Миссис Бидлэйк вздохнула.
— Ужасно, — как эхо повторила она, — ужасно, — и закрыла глаза, обдумывая создавшееся затруднительное положение. Обе женщины молчали. — Кстати, — сказала она, снова открывая глаза, — тебе следует обратить внимание на мисс Фулкс. Я не вполне уверена, что она всегда оказывает на мальчика хорошее влияние.
— Влияние? Мисс Фулкс? — От удивления Элинор широко раскрыла глаза. — Но она самая милая, самая добросовестная…
— Ах, нет, не то! — поспешно сказала миссис Бидлэйк. — Я имею в виду её влияние на его художественный вкус. Когда я пошла позавчера в детскую, я увидела, как она показывает Филу такие ужасно вульгарные картинки с изображением собаки.
— Бонзо? — спросила Элинор.
— Да, Бонзо. — Она произнесла это имя с некоторым отвращением. — Если ему нужны картинки из жизни животных, так ведь есть чудесные репродукции персидских миниатюр из Британского музея. Так легко испортить вкус ребёнку… Элинор! Что с тобой, дорогая!
Элинор внезапно и неудержимо начала смеяться. Смеяться и плакать, неудержимо. С одним горем она способна справиться. Но горе в сочетании с Бонзо — это было невыносимо. Что-то оборвалось внутри её, и её рыдания смешались с неистовым, болезненным, истерическим смехом.
Миссис Бидлэйк беспомощно поглаживала её по плечу.
— Дорогая! — повторяла она. — Элинор! Пробуждённый от беспокойной и полной кошмаров дремоты, Джон Бидлэйк свирепо закричал из библиотеки.
— Перестаньте кудахтать, — приказал сердито-жалобный голос, — ради Создателя!
Но Элинор не могла перестать.
— Гогочут, как гусыни, — ворчал про себя Джон Бидлэйк. — Над какой-нибудь идиотской шуткой. А тут человек болен…
— А теперь, ради Бога, — грубо сказал Спэндрелл, — возьмите себя в руки.
Иллидж прижал платок к губам: он боялся, что его стошнит.
— Пожалуй, я прилягу на минутку, — прошептал он. Когда он попробовал идти, он почувствовал, что ноги у него не движутся. Он тащился к дивану, как паралитик.
— Вам необходим глоток спиртного, — сказал Спэндрелл. Он подошёл к буфету. Там стояла бутылка бренди. Из кухни он принёс стаканы. Он налил с четверть стакана бренди. — Вот. Пейте. — Иллидж взял стакан и сделал глоток. — Можно подумать, что мы плывём через Ла-Манш, — с угрюмой усмешкой сказал Спэндрелл, наливая себе бренди. — «Этюд в зелёных и рыжих тонах» — так озаглавил бы Уистлер ваш портрет. Яблочно-зелёный. Мшисто-зелёный.
Иллидж посмотрел на него, но сейчас же отвернулся, не в силах выдержать жёсткий взгляд этих презрительных серых глаз.
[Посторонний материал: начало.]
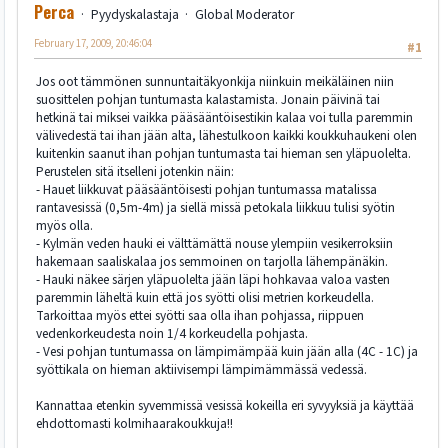
Perca
Pyydyskalastaja
Global Moderator
February 17, 2009, 20:46:04
#1
Jos oot tämmönen sunnuntaitäkyonkija niinkuin meikäläinen niin
suosittelen pohjan tuntumasta kalastamista. Jonain päivinä tai
hetkinä tai miksei vaikka pääsääntöisestikin kalaa voi tulla paremmin
välivedestä tai ihan jään alta, lähestulkoon kaikki koukkuhaukeni olen
kuitenkin saanut ihan pohjan tuntumasta tai hieman sen yläpuolelta.
Perustelen sitä itselleni jotenkin näin:
- Hauet liikkuvat pääsääntöisesti pohjan tuntumassa matalissa
rantavesissä (0,5m-4m) ja siellä missä petokala liikkuu tulisi syötin
myös olla.
- Kylmän veden hauki ei välttämättä nouse ylempiin vesikerroksiin
hakemaan saaliskalaa jos semmoinen on tarjolla lähempänäkin.
- Hauki näkee särjen yläpuolelta jään läpi hohkavaa valoa vasten
paremmin läheltä kuin että jos syötti olisi metrien korkeudella.
Tarkoittaa myös ettei syötti saa olla ihan pohjassa, riippuen
vedenkorkeudesta noin 1/4 korkeudella pohjasta.
- Vesi pohjan tuntumassa on lämpimämpää kuin jään alla (4C - 1C) ja
syöttikala on hieman aktiivisempi lämpimämmässä vedessä.
Kannattaa etenkin syvemmissä vesissä kokeilla eri syvyyksiä ja käyttää
ehdottomasti kolmihaarakoukkuja!!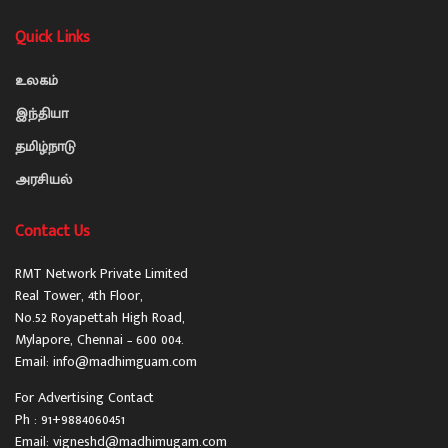
Quick Links
உலகம்
இந்தியா
தமிழ்நாடு
அரசியல்
Contact Us
RMT Network Private Limited
Real Tower, 4th Floor,
No.52 Royapettah High Road,
Mylapore, Chennai – 600 004.
Email: info@madhimguam.com
For Advertising Contact
Ph : 91+9884060451
Email: vigneshd@madhimugam.com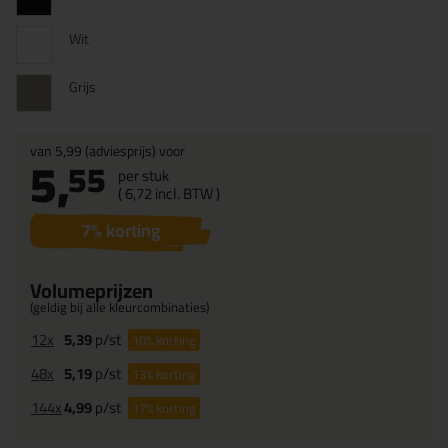
Wit
Grijs
van
5,99
(adviesprijs) voor
5,
55
per stuk
(
6,
72
incl. BTW )
7
% korting
Volumeprijzen
(geldig bij alle kleurcombinaties)
12x
5,39
p/st
10%
korting
48x
5,19
p/st
13%
korting
144x
4,99
p/st
17%
korting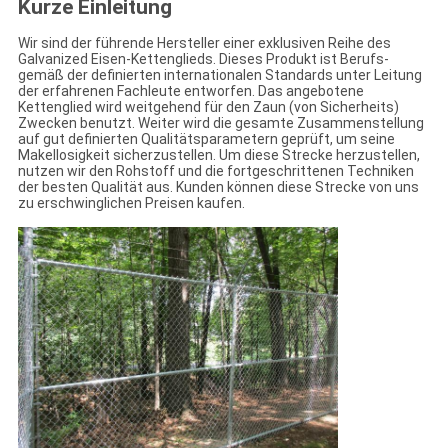
Kurze Einleitung
Wir sind der führende Hersteller einer exklusiven Reihe des
Galvanized Eisen-Kettenglieds. Dieses Produkt ist Berufs-
gemäß der definierten internationalen Standards unter Leitung
der erfahrenen Fachleute entworfen. Das angebotene
Kettenglied wird weitgehend für den Zaun (von Sicherheits)
Zwecken benutzt. Weiter wird die gesamte Zusammenstellung
auf gut definierten Qualitätsparametern geprüft, um seine
Makellosigkeit sicherzustellen. Um diese Strecke herzustellen,
nutzen wir den Rohstoff und die fortgeschrittenen Techniken
der besten Qualität aus. Kunden können diese Strecke von uns
zu erschwinglichen Preisen kaufen.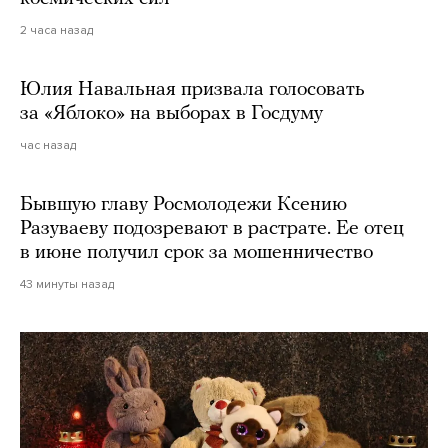
2 часа назад
Юлия Навальная призвала голосовать
за «Яблоко» на выборах в Госдуму
час назад
Бывшую главу Росмолодежи Ксению
Разуваеву подозревают в растрате. Ее отец
в июне получил срок за мошенничество
43 минуты назад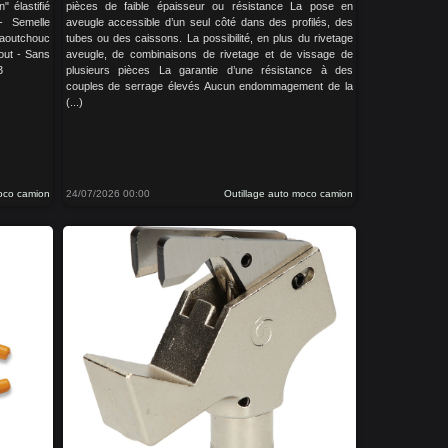
" élastifié
pièces de faible épaisseur ou résistance La pose en
 - Semelle
aveugle accessible d’un seul côté dans des profilés, des
caoutchouc
tubes ou des caissons. La possibilité, en plus du rivetage
out - Sans
aveugle, de combinaisons de rivetage et de vissage de
3
plusieurs pièces La garantie d’une résistance à des
couples de serrage élevés Aucun endommagement de la
(...)
moco camion
24/07/2026 00:00
Outillage auto moco camion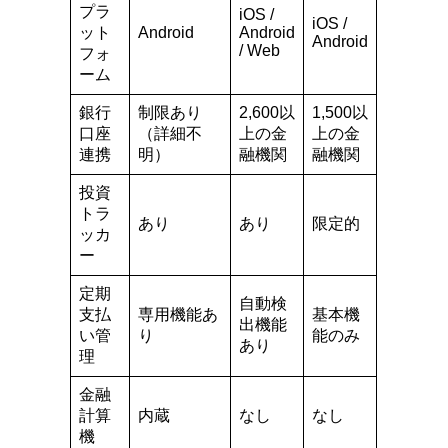
プラ
iOS /
iOS /
ット
Android
Android
Android
/ Web
フォ
ーム
銀行
制限あり
2,600以
1,500以
口座
（詳細不
上の金
上の金
連携
明）
融機関
融機関
投資
トラ
あり
あり
限定的
ッカ
ー
定期
自動検
支払
専用機能あ
基本機
出機能
い管
り
能のみ
あり
理
金融
計算
内蔵
なし
なし
機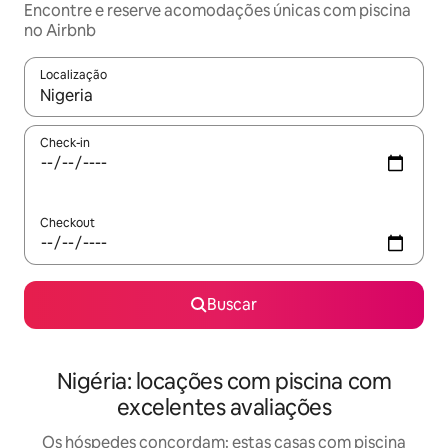
Encontre e reserve acomodações únicas com piscina
no Airbnb
Localização
Quando os resultados estiverem disponíveis, explore-os usando
Check-in
Checkout
Buscar
Nigéria: locações com piscina com
excelentes avaliações
Os hóspedes concordam: estas casas com piscina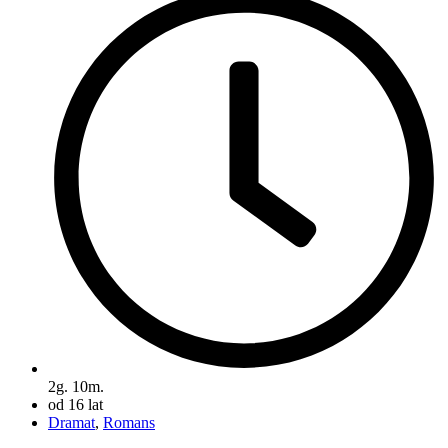
2g. 10m.
od 16 lat
Dramat
,
Romans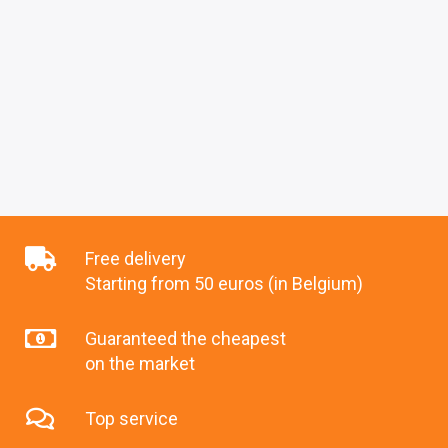
Free delivery
Starting from 50 euros (in Belgium)
Guaranteed the cheapest
on the market
Top service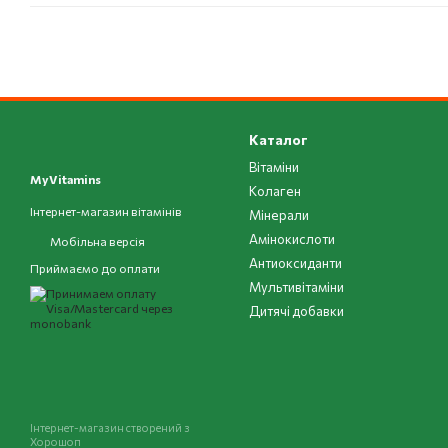
Каталог
Вітаміни
MyVitamins
Колаген
Інтернет-магазин вітамінів
Мінерали
Амінокислоти
Мобільна версія
Антиоксиданти
Приймаємо до оплати
Мультивітаміни
Дитячі добавки
Інтернет-магазин створений з
Хорошоп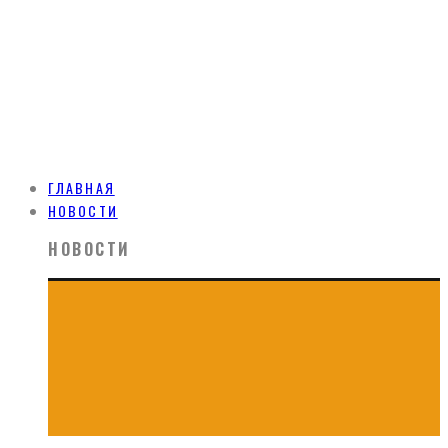
ГЛАВНАЯ
НОВОСТИ
НОВОСТИ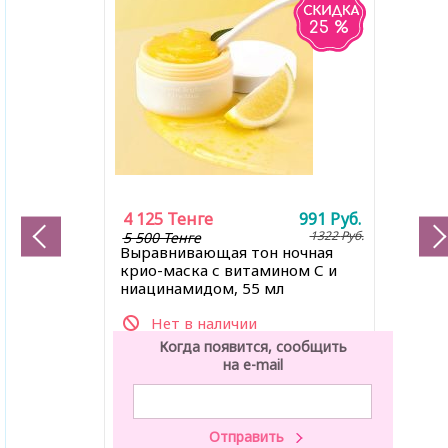
25 %
4 125
Тенге
991
Руб.
1322
Руб.
5 500 Тенге
Выравнивающая тон ночная
крио-маска с витамином С и
ниацинамидом, 55 мл
Нет в наличии
Когда появится, сообщить
на e-mail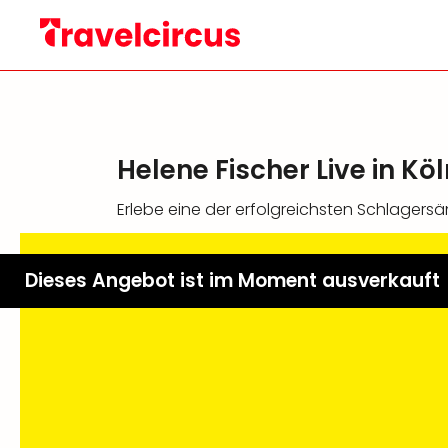
Helene Fischer Live in Kö
Erlebe eine der erfolgreichsten Schlagers
Dieses Angebot ist im Moment ausverkauft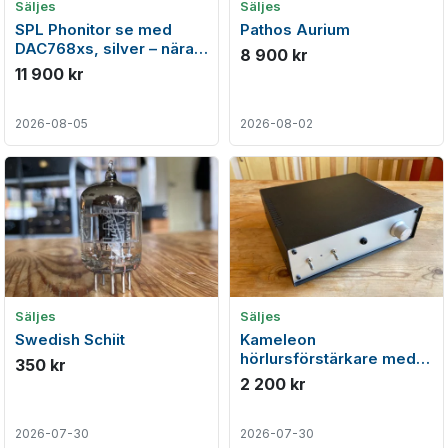
Säljes
Säljes
SPL Phonitor se med
Pathos Aurium
DAC768xs, silver – nära
8 900 kr
nyskick
11 900 kr
2026-08-05
2026-08-02
Säljes
Säljes
Swedish Schiit
Kameleon
hörlursförstärkare med
350 kr
analoga filter - sänkt pris!
2 200 kr
2026-07-30
2026-07-30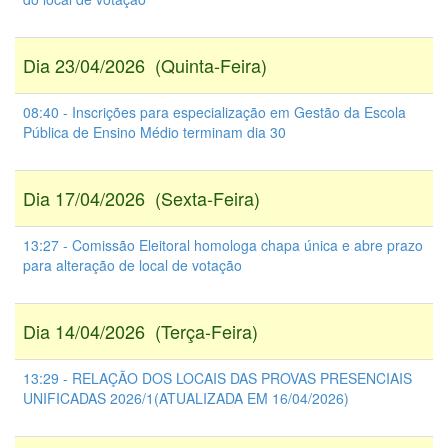
Dia 23/04/2026 (Quinta-Feira)
08:40 - Inscrições para especialização em Gestão da Escola
Pública de Ensino Médio terminam dia 30
Dia 17/04/2026 (Sexta-Feira)
13:27 - Comissão Eleitoral homologa chapa única e abre prazo
para alteração de local de votação
Dia 14/04/2026 (Terça-Feira)
13:29 - RELAÇÃO DOS LOCAIS DAS PROVAS PRESENCIAIS
UNIFICADAS 2026/1(ATUALIZADA EM 16/04/2026)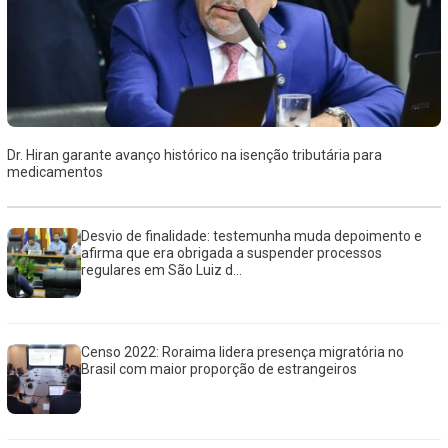
Dr. Hiran garante avanço histórico na isenção tributária para
medicamentos
Desvio de finalidade: testemunha muda depoimento e
afirma que era obrigada a suspender processos
regulares em São Luiz d...
Censo 2022: Roraima lidera presença migratória no
Brasil com maior proporção de estrangeiros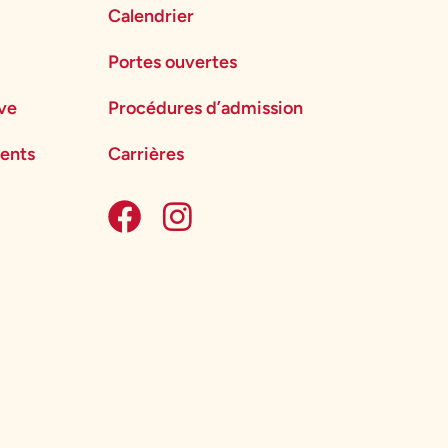
Calendrier
Portes ouvertes
ève
Procédures d’admission
ents
Carrières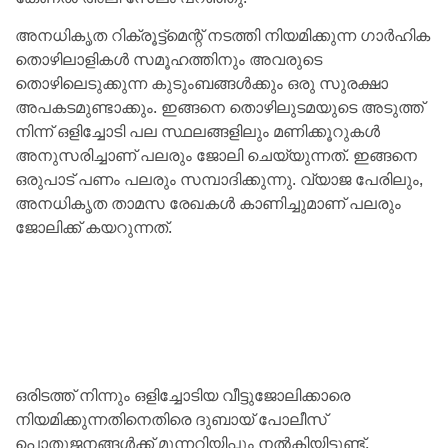
അനധികൃത റിക്രൂട്ട്‌മെന്റ് നടത്തി നിയമിക്കുന്ന ഗാർഹിക
തൊഴിലാളികൾ സമൂഹത്തിനും അവരുടെ
തൊഴിലെടുക്കുന്ന കുടുംബങ്ങൾക്കും ഒരു സുരക്ഷാ
അപകടമുണ്ടാക്കും. ഇങ്ങനെ തൊഴിലുടമയുടെ അടുത്ത്
നിന്ന് ഒളിച്ചോടി പല സ്ഥലങ്ങളിലും മണിക്കൂറുകള്‍
അനുസരിച്ചാണ് പലരും ജോലി ചെയ്യുന്നത്. ഇങ്ങനെ
ഒരുപാട് പണം പലരും സമ്പാദിക്കുന്നു. വ്യാജ പേരിലും,
അനധികൃത താമസ രേഖകള്‍ കാണിച്ചുമാണ് പലരും
ജോലിക്ക് കയറുന്നത്.
ഒരിടത്ത് നിന്നും ഒളിച്ചോടിയ വീട്ടുജോലിക്കാരെ
നിയമിക്കുന്നതിനെതിരെ ദുബായ് പോലീസ്
പൊതുജനങ്ങൾക്ക് മുന്നറിയിപ്പും നൽകിയിട്ടുണ്ട്,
Никогда раньше не знал он такой ненависти, какую теперь испытывал к Спэндреллу.
— Не говоря уже о лягушачье-зеленом, тинисто-зеленом, мокротно-зеленом, — продолжал тот.
— Ах, заткнитесь! — воскликнул Иллидж голосом, в котором снова появилась звучность и который почти не дрожал. Насмешка Спэндрелла успокоила его нервы. Ненависть, подобно бренди, действует подбадривающе. Он ещё глотнул жгучей жидкости. Наступило молчание.